§ WORK TASK: Within the listing below, how many lines hold "Dames"? Reply with that number and no other text.

§ DATA RECORDS:

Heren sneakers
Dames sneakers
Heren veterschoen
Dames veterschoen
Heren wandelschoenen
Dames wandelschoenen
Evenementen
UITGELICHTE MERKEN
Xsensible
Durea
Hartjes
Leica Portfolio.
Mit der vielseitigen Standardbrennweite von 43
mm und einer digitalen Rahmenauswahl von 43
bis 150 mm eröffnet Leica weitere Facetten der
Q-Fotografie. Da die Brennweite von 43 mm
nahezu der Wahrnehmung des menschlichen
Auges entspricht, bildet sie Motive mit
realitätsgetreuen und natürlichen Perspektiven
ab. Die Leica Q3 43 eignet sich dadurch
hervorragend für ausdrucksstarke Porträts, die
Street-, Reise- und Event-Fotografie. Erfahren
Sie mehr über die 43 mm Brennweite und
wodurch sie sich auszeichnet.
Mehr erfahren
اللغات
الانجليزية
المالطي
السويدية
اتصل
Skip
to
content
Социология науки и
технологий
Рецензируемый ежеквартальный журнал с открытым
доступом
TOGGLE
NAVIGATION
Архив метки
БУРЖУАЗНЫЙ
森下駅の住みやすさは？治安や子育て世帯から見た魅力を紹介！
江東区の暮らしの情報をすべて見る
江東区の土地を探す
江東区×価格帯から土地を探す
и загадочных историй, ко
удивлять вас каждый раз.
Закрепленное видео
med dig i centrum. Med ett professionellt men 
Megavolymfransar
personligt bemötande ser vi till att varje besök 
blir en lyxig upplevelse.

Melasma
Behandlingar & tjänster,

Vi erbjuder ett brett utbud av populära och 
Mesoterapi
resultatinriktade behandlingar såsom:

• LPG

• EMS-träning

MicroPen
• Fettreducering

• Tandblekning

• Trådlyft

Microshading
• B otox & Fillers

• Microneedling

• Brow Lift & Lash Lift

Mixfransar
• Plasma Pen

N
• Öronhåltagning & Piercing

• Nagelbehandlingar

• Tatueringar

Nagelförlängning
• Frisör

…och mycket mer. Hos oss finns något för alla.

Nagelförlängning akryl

§ SOLVED PROBLEM: 3